Pink offers five suggestions for either seeking the independent viewpoint of others or try to disassociate oneself from their business. A commenter, Lowell Nerenberg, talked about mentally calling on the spirit of his dead father to help him with his writing which I thought was an interesting approach.

What popped most prominently to mind, however, when I was reading the article was the question- If this is true, why aren’t non-profit boards more effective at leading and finding better approaches to doing business? While non-profit boards do essentially run and have ultimate ownership of an organization, most board members have a generally disassociated view of their relationship to the organization. This is essentially built into the basic design of non-profit boards. They generally don’t meet to discuss the business of the organization more frequently than once a month. According to the research, they should be fairly well positioned to generate creative solutions to the problems their organization faces.

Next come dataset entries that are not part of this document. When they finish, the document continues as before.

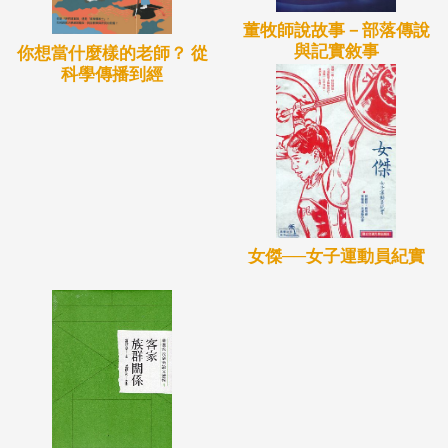
董牧師說故事－部落傳說
與記實敘事
你想當什麼樣的老師？ 從
科學傳播到經
女傑──女子運動員紀實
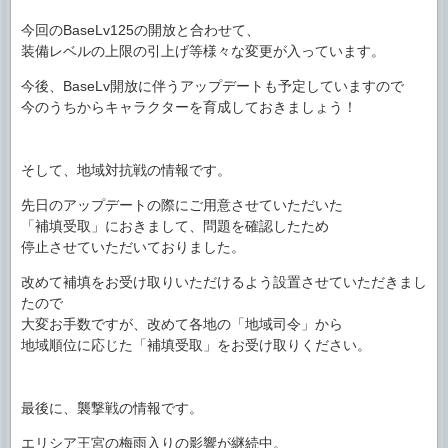
今回のBaseLv125の開放と合わせて、
装備レベルの上限の引上げ等様々な変更が入っています。
今後、BaseLv開放に伴うアップデートも予定していますので
今のうちからキャラクターを育成しておきましょう！
そして、地域対抗戦の情報です。
先日のアップデートの際にご用意させていただいた
「補填受取」におきまして、問題を確認したため
停止させていただいておりました。
改めて補填をお受け取りいただけるよう設置させていただきまし
たので
大変お手数ですが、改めて各地の「地域司令」から
地域順位に応じた「補填受取」をお受け取りください。
最後に、襲撃戦の情報です。
エリシア王宮の梅雨入りの影響が継続中。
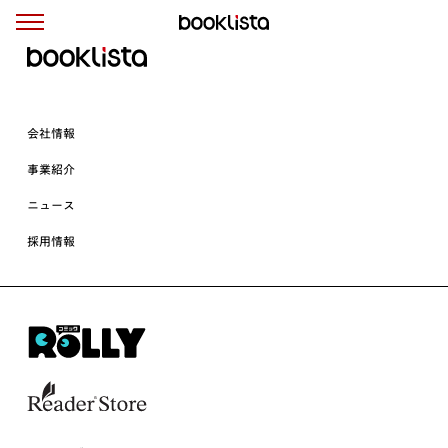
会社情報
事業紹介
ニュース
採用情報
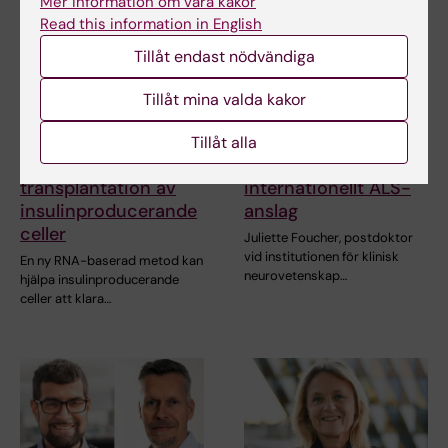
Mer information om våra kakor
Read this information in English
Tillåt endast nödvändiga
Tillåt mina valda kakor
5 aug 2026
27 jul 2026
RNA-teknik förbättrar
Juliette Foucher
Tillåt alla
resultaten vid
tilldelas prestigefyllt
transplantation av
internationellt ALS-
insulinproducerande
anslag
celler
Juliette Foucher, postdoktor
vid institutionen för klinisk
En ny RNA-baserad metod kan
neurovetenskap…
hjälpa insulinproducerande
celler att klara…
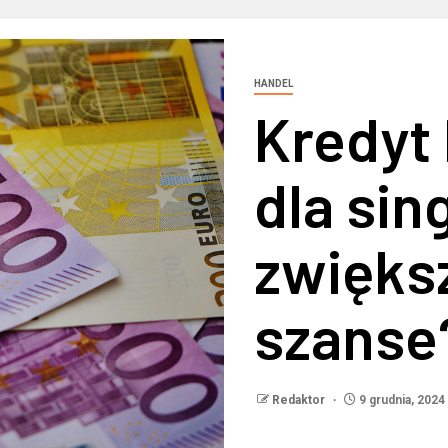
HANDEL
Kredyt
dla sing
zwięks
szanse
Redaktor
9 grudnia, 2024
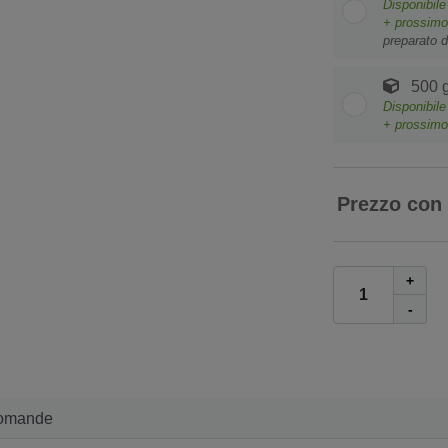
Disponibil
+ prossim
preparato d
500 
Disponibil
+ prossim
Prezzo con
+
-
omande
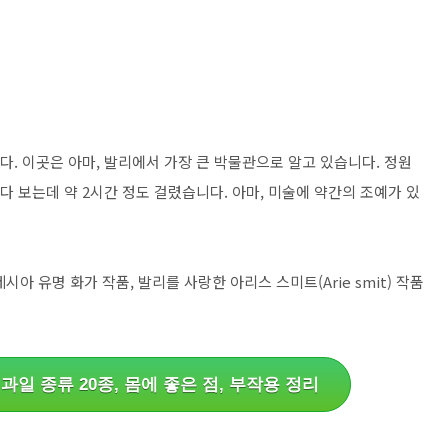
m입니다. 이곳은 아마, 발리에서 가장 큰 박물관으로 알고 있습니다. 정원
다 보는데 약 2시간 정도 걸렸습니다. 아마, 미술에 약간의 조예가 있
네시아 유명 화가 작품, 발리를 사랑한 아리스 스미트(Arie smit) 작품
과일 종류 20종, 몸에 좋은 점, 부작용 정리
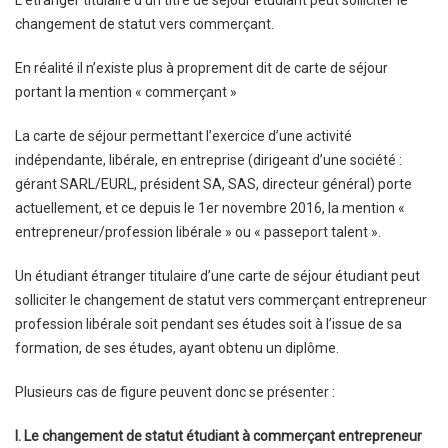
L’étranger titulaire d’un titre de séjour étudiant peut solliciter le
changement de statut vers commerçant.
En réalité il n’existe plus à proprement dit de carte de séjour
portant la mention « commerçant »
La carte de séjour permettant l’exercice d’une activité
indépendante, libérale, en entreprise (dirigeant d’une société :
gérant SARL/EURL, président SA, SAS, directeur général) porte
actuellement, et ce depuis le 1er novembre 2016, la mention «
entrepreneur/profession libérale » ou « passeport talent ».
Un étudiant étranger titulaire d’une carte de séjour étudiant peut
solliciter le changement de statut vers commerçant entrepreneur
profession libérale soit pendant ses études soit à l’issue de sa
formation, de ses études, ayant obtenu un diplôme.
Plusieurs cas de figure peuvent donc se présenter :
I. Le changement de statut étudiant à commerçant entrepreneur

And maybe they do come up with grand ideas. From what I gather from the research Pink references, no one looked into how often a solution generated by an outsider was actually compelling enough to be implemented. Good ideas may be generated, but perhaps there are impediments to actually putting them into effect. People may not feel confident enough in the idea to champion it. There may not be sufficient collective will to effect the necessary changes, especially if some sort of sacrifice was required. Or perhaps the board might feel it is the place of the senior staff to provide leadership in bringing about the change.

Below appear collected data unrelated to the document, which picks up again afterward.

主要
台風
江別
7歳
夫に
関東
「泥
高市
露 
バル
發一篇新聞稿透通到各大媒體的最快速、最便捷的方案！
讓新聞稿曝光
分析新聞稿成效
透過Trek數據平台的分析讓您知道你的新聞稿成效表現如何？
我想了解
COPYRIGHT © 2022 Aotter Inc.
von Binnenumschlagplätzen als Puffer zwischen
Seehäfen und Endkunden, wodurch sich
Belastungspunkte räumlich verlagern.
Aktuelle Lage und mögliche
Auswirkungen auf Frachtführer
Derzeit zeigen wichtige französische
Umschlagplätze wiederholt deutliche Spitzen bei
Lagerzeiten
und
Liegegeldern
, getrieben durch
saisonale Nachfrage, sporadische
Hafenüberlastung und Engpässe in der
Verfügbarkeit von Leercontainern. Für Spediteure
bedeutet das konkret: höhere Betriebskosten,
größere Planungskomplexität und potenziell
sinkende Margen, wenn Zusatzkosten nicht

Operating under the assumption that non-profit boards of directors do possess the mental distance necessary to generate creative solutions, we get back to the oft mentioned discussion about training/creating a board which is knowledgeable and empowered about its role and responsibilities and is providing effective guidance and direction to the staff.

If the board finds it is too close to the problems of the organization to address them, then obviously the counsel of disinterested parties mentioned by Pink is likely to be necessary.

One implication of these studies I don’t even want to consider is that the nosy neighbor who is always butting into your business and giving unwanted free advice might actually be saying something of value. (Though likely they are too closely involved in monitoring our lives to enjoy the proper perspective of distance.)